LA RICERCA DELL’UNIVERSITÀ DI WASHINGTON ESPLORA GLI EFFETTI DEL RIUTILIZZO DELLE POLVERI SULLA QUALITÀ DELLE PARTI METALLICHE STAMPATE IN 3D

Un nuovo studio condotto da ricercatori dell’Università di Washington studia gli effetti del riutilizzo delle polveri sulla qualità delle parti stampate in 3D. L’articolo, pubblicato sulla rivista Materialia , riguarda principalmente la fusione a letto di polvere di Ti6Al4V – lega di titanio di grado 5 disponibile in commercio.

Produzione additiva per applicazioni aerospaziali

Quando si produce per applicazioni critiche per la sicurezza come componenti aerospaziali ad alto stress, un alto grado di qualità delle parti è fondamentale. Nel caso della fusione del letto di polvere metallica, il riutilizzo della polvere, sebbene economico, è noto per degradare la qualità fisica delle polveri con i cicli di tempo e di utilizzo. Il deposito, la fusione e il rivestimento della materia prima sollecitano i granuli fini, deformandoli dalle loro forme sferiche originali fino a quando non fluiscono più in modo ottimale. Il team di ricerca ha voluto indagare quanto sarebbe adatta la produzione additiva per componenti ad alto stress, concentrandosi sulla qualità della materia prima grezza e su come influisce sulle proprietà meccaniche della parte finale.

EBM AM in lega di titanio

Il presente studio ha utilizzato la fusione del fascio di elettroni (EBM) della lega di titanio in 30 cicli di costruzione, per cui “b1” è stato il primo ciclo di costruzione e “b30” è stato il ciclo di costruzione finale. L’esperimento è durato circa sei mesi e tutta la stampa 3D è stata eseguita su un sistema EBM ARCX A2X . Caratterizzando la polvere in ogni fase dell’esperimento, i ricercatori hanno studiato la distribuzione delle dimensioni delle particelle all’interno della polvere e l’effetto complessivo che ha avuto sulla qualità di costruzione della parte stampata in 3D.

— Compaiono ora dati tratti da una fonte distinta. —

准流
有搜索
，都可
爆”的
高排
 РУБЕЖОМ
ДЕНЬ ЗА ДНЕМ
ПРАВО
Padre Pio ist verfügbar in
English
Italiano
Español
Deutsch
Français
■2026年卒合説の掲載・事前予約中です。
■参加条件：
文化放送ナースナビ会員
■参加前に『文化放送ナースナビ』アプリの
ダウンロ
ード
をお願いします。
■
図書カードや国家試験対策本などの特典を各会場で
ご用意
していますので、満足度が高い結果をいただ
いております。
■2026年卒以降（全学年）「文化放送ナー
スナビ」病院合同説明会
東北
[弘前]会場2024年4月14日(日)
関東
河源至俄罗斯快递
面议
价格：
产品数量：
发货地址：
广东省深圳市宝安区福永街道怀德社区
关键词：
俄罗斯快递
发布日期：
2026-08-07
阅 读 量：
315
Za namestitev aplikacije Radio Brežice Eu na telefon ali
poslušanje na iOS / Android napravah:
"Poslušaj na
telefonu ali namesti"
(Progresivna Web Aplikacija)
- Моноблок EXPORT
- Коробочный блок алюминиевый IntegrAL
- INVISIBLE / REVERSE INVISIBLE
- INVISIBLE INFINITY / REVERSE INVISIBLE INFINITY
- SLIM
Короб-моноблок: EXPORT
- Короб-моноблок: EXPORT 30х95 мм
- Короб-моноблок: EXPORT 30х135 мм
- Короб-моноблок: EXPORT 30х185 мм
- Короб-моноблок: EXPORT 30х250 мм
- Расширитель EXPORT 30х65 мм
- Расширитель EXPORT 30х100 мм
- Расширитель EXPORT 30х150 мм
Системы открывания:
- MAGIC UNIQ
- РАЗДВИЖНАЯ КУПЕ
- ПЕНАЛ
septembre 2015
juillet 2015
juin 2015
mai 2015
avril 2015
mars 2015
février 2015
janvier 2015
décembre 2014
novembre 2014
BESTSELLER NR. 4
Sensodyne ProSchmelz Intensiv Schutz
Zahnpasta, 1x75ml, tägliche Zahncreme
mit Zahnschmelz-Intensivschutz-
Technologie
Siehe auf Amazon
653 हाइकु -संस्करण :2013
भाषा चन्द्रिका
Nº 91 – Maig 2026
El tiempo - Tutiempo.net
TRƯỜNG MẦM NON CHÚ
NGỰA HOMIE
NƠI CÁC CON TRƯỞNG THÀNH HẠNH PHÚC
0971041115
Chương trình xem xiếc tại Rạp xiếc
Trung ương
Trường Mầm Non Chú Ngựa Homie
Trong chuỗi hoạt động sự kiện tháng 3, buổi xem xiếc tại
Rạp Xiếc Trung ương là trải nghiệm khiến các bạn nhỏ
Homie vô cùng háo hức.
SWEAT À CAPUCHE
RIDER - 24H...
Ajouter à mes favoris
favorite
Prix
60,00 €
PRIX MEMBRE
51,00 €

Dopo aver usato un microscopio elettronico a scansione sulla polvere, i ricercatori hanno visto un calo significativo della qualità morfologica e superficiale con l’aumentare dei cicli di riutilizzo della polvere. A b1, le particelle di polvere erano in gran parte sferiche e di natura liscia. Man mano che i cicli procedevano, le minuscole particelle alla fine si fondevano e aderivano alle superfici di quelle più grandi circostanti. Entro il b30, i ricercatori hanno osservato un notevole danno e deformazione sulle particelle più grandi e una completa assenza di quelle più piccole.

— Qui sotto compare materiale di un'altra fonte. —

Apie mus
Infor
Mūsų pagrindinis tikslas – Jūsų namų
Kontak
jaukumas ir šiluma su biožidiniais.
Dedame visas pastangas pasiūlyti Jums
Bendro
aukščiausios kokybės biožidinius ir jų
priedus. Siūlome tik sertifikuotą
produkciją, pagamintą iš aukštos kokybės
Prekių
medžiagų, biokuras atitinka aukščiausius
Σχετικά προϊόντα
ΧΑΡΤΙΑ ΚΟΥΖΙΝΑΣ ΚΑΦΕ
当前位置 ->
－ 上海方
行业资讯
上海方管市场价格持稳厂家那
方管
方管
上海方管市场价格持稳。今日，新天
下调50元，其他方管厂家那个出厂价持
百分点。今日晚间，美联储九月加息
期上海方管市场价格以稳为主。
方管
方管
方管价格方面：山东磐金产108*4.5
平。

I ricercatori hanno quindi studiato le microstrutture del grano dei campioni piramidali, osservando come differivano per altezza all’interno della stessa parte e in che modo differivano tra i cicli di costruzione nel corso dei sei mesi. Le parti della piramide avevano un motivo a trama più stretta più vicino alla parte superiore della parte e una struttura a grana più sciolta più vicino alla parte inferiore della parte stampata in 3D. All’aumentare del numero del ciclo di costruzione, anche la struttura del grano della parte ha visto una distribuzione leggermente ampliata. Secondo lo studio, ciò suggerisce che la velocità di raffreddamento della parte aumentava con l’aumentare dell’altezza di costruzione, ma non differiva significativamente tra i cicli di costruzione.

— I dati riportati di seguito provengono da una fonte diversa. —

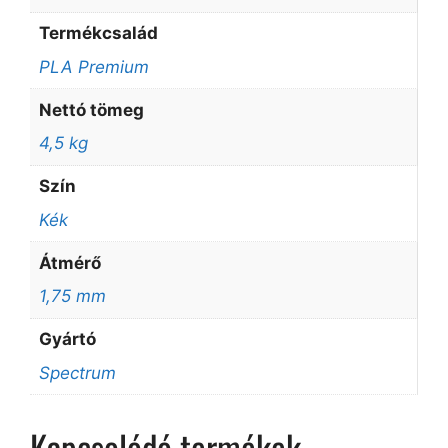
Termékcsalád
PLA Premium
Nettó tömeg
4,5 kg
Szín
Kék
Átmérő
1,75 mm
Gyártó
Spectrum
Kapcsolódó termékek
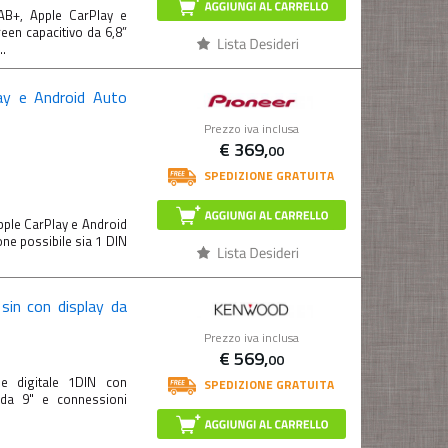
B+, Apple CarPlay e
een capacitivo da 6,8”
.
ay e Android Auto
Prezzo iva inclusa
€
369,
00
SPEDIZIONE GRATUITA
ple CarPlay e Android
one possibile sia 1 DIN
sin con display da
Prezzo iva inclusa
€
569,
00
e digitale 1DIN con
SPEDIZIONE GRATUITA
e da 9" e connessioni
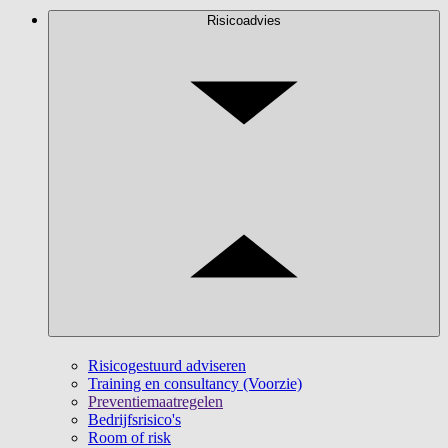
Risicoadvies
Risicogestuurd adviseren
Training en consultancy (Voorzie)
Preventiemaatregelen
Bedrijfsrisico's
Room of risk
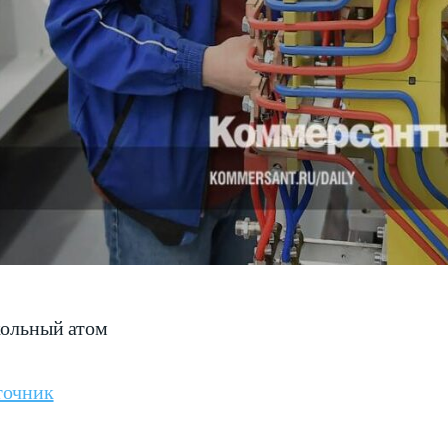
ольный атом
точник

Microstruttura del grano del campione piramidale, per altezza e ciclo di costruzione. Immagine tramite l’Università di Washington.
Microstruttura del grano del campione piramidale, per altezza e ciclo di costruzione. Immagine tramite l’Università di Washington.
Ulteriori dettagli dello studio sono disponibili nel documento intitolato ” Produzione di additivi per fascio di elettroni di Ti6Al4V: evoluzione della morfologia delle polveri e microstruttura delle parti con riutilizzo delle polveri “. È co-autore di S. Ghods, E. Schultz, C. Wisdoma, R. Schur, R. Pahuja, A. Montelione, D. Arolaa e M. Ramulub.